In that, he must be able to pull the people around him to march towards that direction with one heart.

And very importantly, listen to its people and command their respect.

That is a leader.

What about managing the resources? The logistics, costs of operations and many other little little details of getting there?

That’s what the managers are for! Right?

By the way, isn’t the leader supposed to rally those people around him as well.

Let’s start to put the right people on the right job.

Eric Wong

When “a dollar there” is no different from “a dollar here”

I am not addressing the economic crisis, nor am I trying to define the value of a dollar.

A few years ago, as an in-house HR business partner, I was conducting an exit interview with a line technician (Let’s call him Simon). I’ve known Simon for about a year or so, and we’ve had lunch on several occasions.

In that interview, Simon was very truthful and straightforward in his answers and I was somewhat brought back to reality on the importance of a good manager and a warm friendly environment.

Simon brings home about a thousand dollars every month. Considering that he’s had a new born baby, I know that he’s been putting in extra overtime hours whenever possible. He is a smart and diligent individual and was given extra responsibilities in his area of work.

However, I knew that he wasn’t getting along well with his department head (Let’s call him John). Not that he’s having any direct confrontation with John or anything. It’s just the environment that was created by John. He practically micromanages every single detail.

John is not an easy going person as well. At times, talking to him can be rather intimidating. Simon doesn’t report to him directly. In fact, there are two other persons in between Simon and John. An engineer that Simon reports to, and a manager that the engineer reports to.

In the exit interview, Simon shared with me his plans. The company that he’s going to is much smaller in size and the salary’s about 20% lower. The overtime may be good, but it’s due to the fact that they’re running a sweatshop. On the whole, Simon will be putting more hours for pretty much the same pay.

How does all this equate to a better opportunity? I am not convinced by the fact that he’s taking a pay cut to join a smaller company and he’s feeling good about it.

He refers to his career move to being released from prison, saying that “a dollar earned there” is the same as “a dollar earned here. I put in the hours and I get my pay at the end of the month. The difference? I don’t have to put up with all this!”

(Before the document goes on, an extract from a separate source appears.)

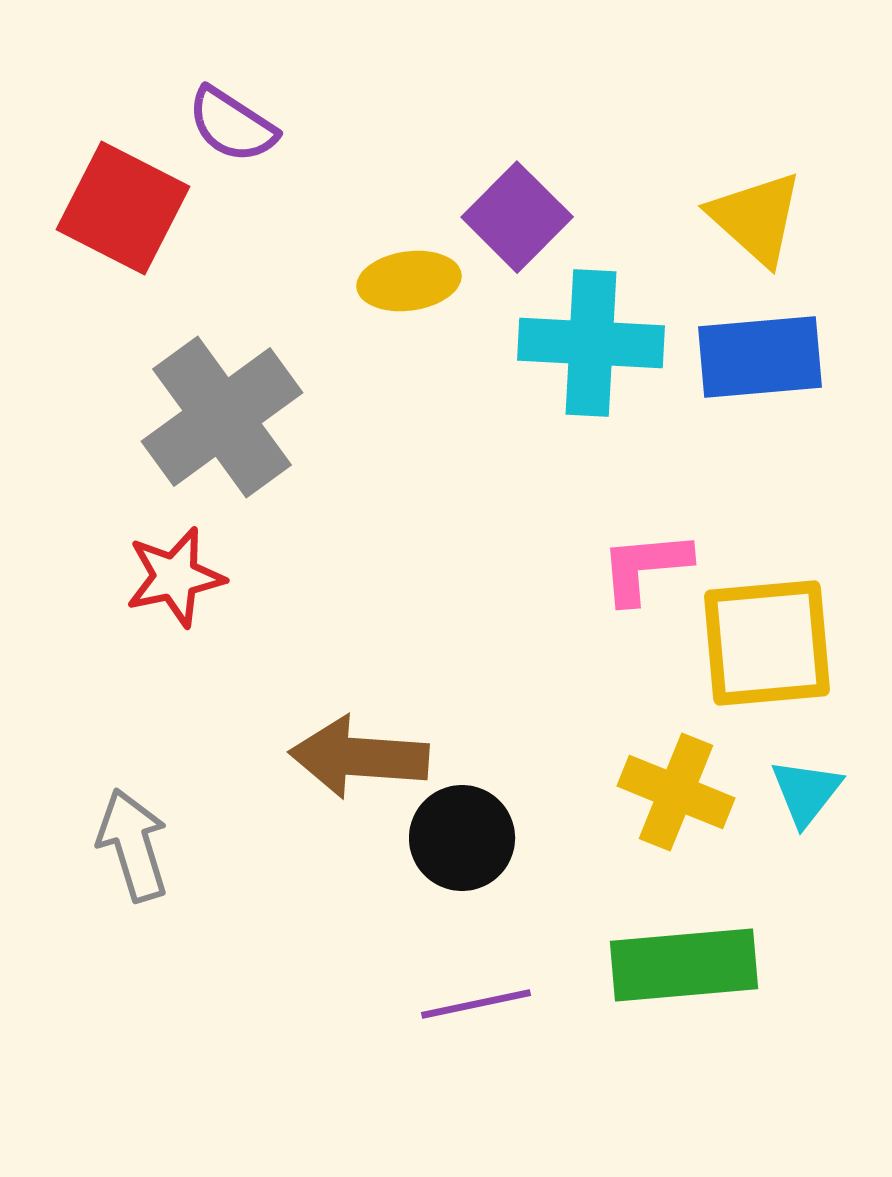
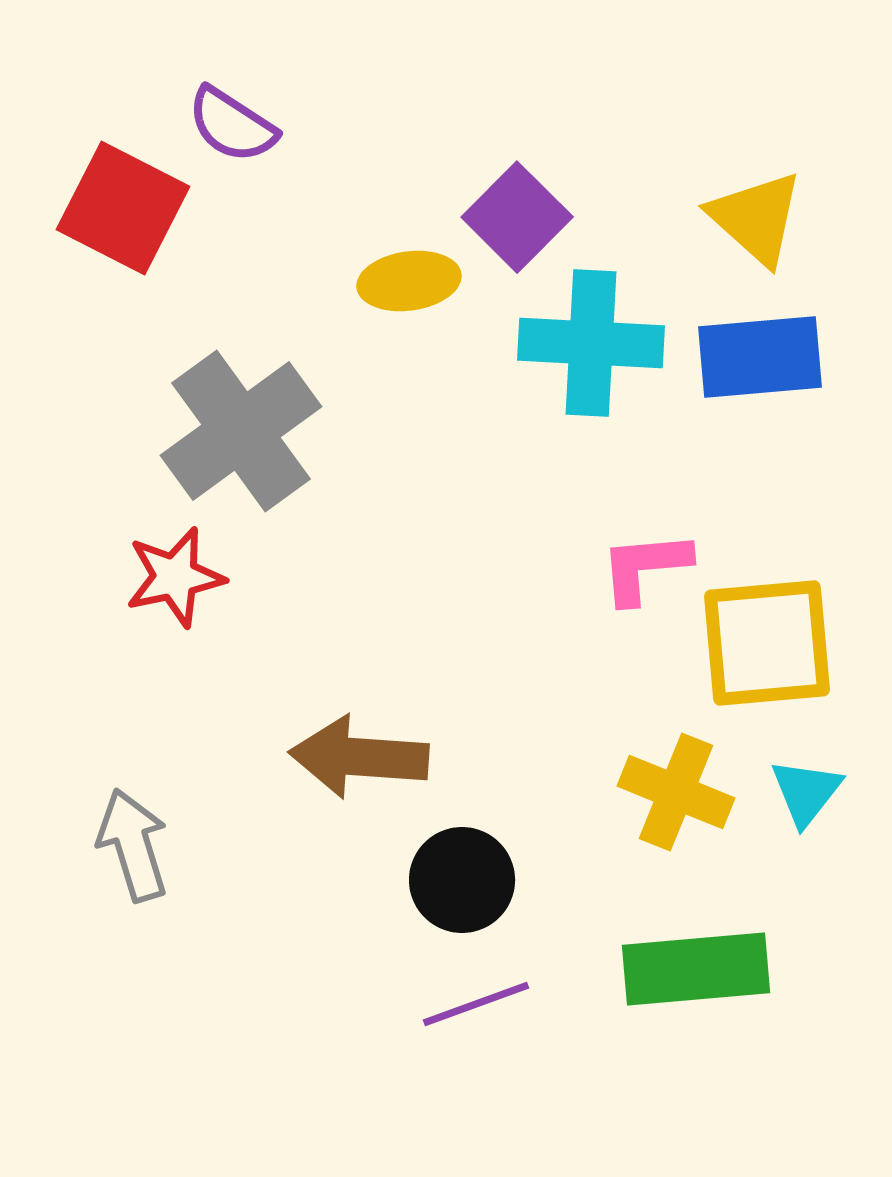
gray cross: moved 19 px right, 14 px down
black circle: moved 42 px down
green rectangle: moved 12 px right, 4 px down
purple line: rotated 8 degrees counterclockwise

I was sad to see him go. The last I checked, he’s still at that smaller company. He’s a much happier person now. He’s gotten his promotion and had been rewarded with a slightly better package.

I guess we all know that the environment is important, and most people quit on their managers and such. But it will be a while more before we can put all this knowledge into practice. There is no silver bullet to creating a superb working environment, but what I do know is – “A happy employee is a productive employee”.